Sticking her tongue out at him, she added a narrow glare. “I’m not that much of a weenie.”

Pretending to think about it, he finally shook his head, looking sorrowful. “I’m sorry to have to say it, but you are that much of a weenie.”

“Just for that, I should make it rain on you,” she grumbled, then withdrew to rejoin Stella and Astar inside the carriage. Gen, Zeph, and Rhy were on the wing, scouting ahead. Like him, they were happy to be outside. The arrangement allowed the group to consolidate to a single carriage, and put them in a position of greater freedom, no longer reliant on drivers prone to abandoning them in the middle of nowhere. It was just a side benefit that driving gave him a respite from Stella’s intoxicating presence.

He didn’t know how much longer he’d be able to pretend that he didn’t want her with every fiber of his being. What would be best would be to figure out how to not want her at all. Stella didn’t want him—he kept repeating that painful truth to himself, like poking at an unhealed wound—and he needed to get a grip on that bald fact. Unlike Rhy, Jak did understand the difference between Zeph’s diligent pursuit of Astar and Rhy’s apparent inability to understand why he needed to leave Lena well enough alone.
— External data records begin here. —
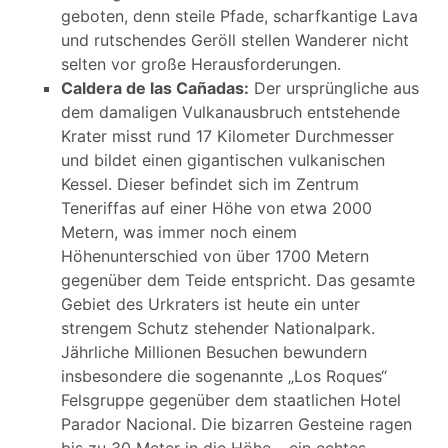
geboten, denn steile Pfade, scharfkantige Lava
und rutschendes Geröll stellen Wanderer nicht
selten vor große Herausforderungen.
Caldera de las Cañadas:
Der ursprüngliche aus
dem damaligen Vulkanausbruch entstehende
Krater misst rund 17 Kilometer Durchmesser
und bildet einen gigantischen vulkanischen
Kessel. Dieser befindet sich im Zentrum
Teneriffas auf einer Höhe von etwa 2000
Metern, was immer noch einem
Höhenunterschied von über 1700 Metern
gegenüber dem Teide entspricht. Das gesamte
Gebiet des Urkraters ist heute ein unter
strengem Schutz stehender Nationalpark.
Jährliche Millionen Besuchen bewundern
insbesondere die sogenannte „Los Roques“
Felsgruppe gegenüber dem staatlichen Hotel
Parador Nacional. Die bizarren Gesteine ragen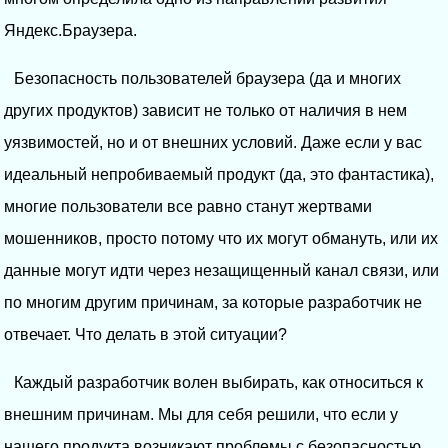
Яндекс.Браузера.
Безопасность пользователей браузера (да и многих
других продуктов) зависит не только от наличия в нем
уязвимостей, но и от внешних условий. Даже если у вас
идеальный непробиваемый продукт (да, это фантастика),
многие пользователи все равно станут жертвами
мошенников, просто потому что их могут обмануть, или их
данные могут идти через незащищенный канал связи, или
по многим другим причинам, за которые разработчик не
отвечает. Что делать в этой ситуации?
Каждый разработчик волен выбирать, как относиться к
внешним причинам. Мы для себя решили, что если у
нашего продукта возникают проблемы с безопасностью,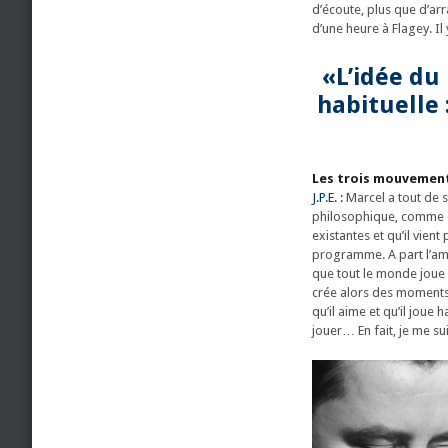
d’écoute, plus que d’a
d’une heure à Flagey. Il
«L’idée du
habituelle 
Les trois mouvements
J.P.E. :
Marcel a tout de su
philosophique, comme de
existantes et qu’il vien
programme. A part l’amou
que tout le monde joue 
crée alors des moments d
qu’il aime et qu’il joue
jouer… En fait, je me su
Unfortunately, knowing the right thing to do didn’t change his feelings. Oh, he could make himself stand back, treat her like the sister she wanted to be to him—love her from afar as he’d been doing for the last seven bloody years—but that didn’t kill the craving for her, the sheer longing she stirred in him, the endless need.
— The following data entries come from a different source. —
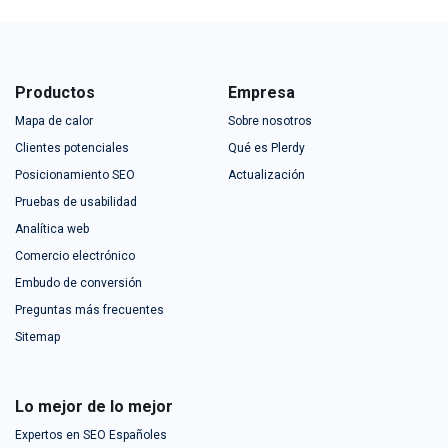
Productos
Empresa
Mapa de calor
Sobre nosotros
Clientes potenciales
Qué es Plerdy
Posicionamiento SEO
Actualización
Pruebas de usabilidad
Analítica web
Comercio electrónico
Embudo de conversión
Preguntas más frecuentes
Sitemap
Lo mejor de lo mejor
Expertos en SEO Españoles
Oh yeah, on a viscerally wrenching level, Jak fully understood why Rhy couldn’t let go of Lena.

And wasn’t that a shameful realization? The difference was, Rhy had had Lena and threw it all away. Jak had never even come close. Stella forever treated him like a bratty little brother, while her gaze stayed on some future only she could see.
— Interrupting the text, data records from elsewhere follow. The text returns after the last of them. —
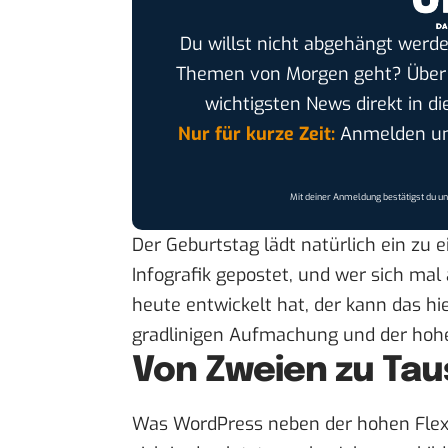
Du willst nicht abgehängt werde
Themen von Morgen geht? Übe
wichtigsten News direkt in di
Nur für kurze Zeit:
Anmelden und
Mit deiner Anmeldung bestätigst du u
Der Geburtstag lädt natürlich ein zu 
Infografik
gepostet, und wer sich mal 
heute entwickelt hat, der
kann das hi
gradlinigen Aufmachung und der hohe
Von Zweien zu Ta
Was WordPress neben der hohen Flexibi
The easiest solution would be to stay away from Stella entirely. His sailor’s soul could be at peace with that. It would even be romantic, in a tragic-Dasnarian-ballad way. The broken-hearted sailor, traveling the world, never forgetting his lost love.

The problem with that, however, was that living a tragic love story lasted your whole damn life, not just for the space of a beautifully rendered ballad, drunkenly sung with good friends, the tears shed all vicarious and quickly forgotten. Jak was a gregarious kind of guy, and he didn’t want to live his whole fucking life pining after Stella. And it was all his own Danu-cursed fault. He couldn’t even blame it on some inner bestial, mate-for-life deal.

His mother would tell him to find someone else, preferably any number of someone elses, and his father would likely agree. Neither of them would understand him fixating on one person. Well, maybe his father would, having fallen so hard for Jepp that he gave up a chance at being emperor for her. Maybe that was where Jak had gotten this self-destructive urge.

Whatever caused it, he’d never found anyone who compelled his interest like Stella did. Who made him want to wrap her up in safety and also kiss her so thoroughly that she’d lose that dreamy distance and see him. Danu knew, he’d tried to stay away from her. He’d been doing exactly that, all these years, when circumstances allowed. Now, not only did he have to be flung into her company daily, but he had to work with her in close physical proximity.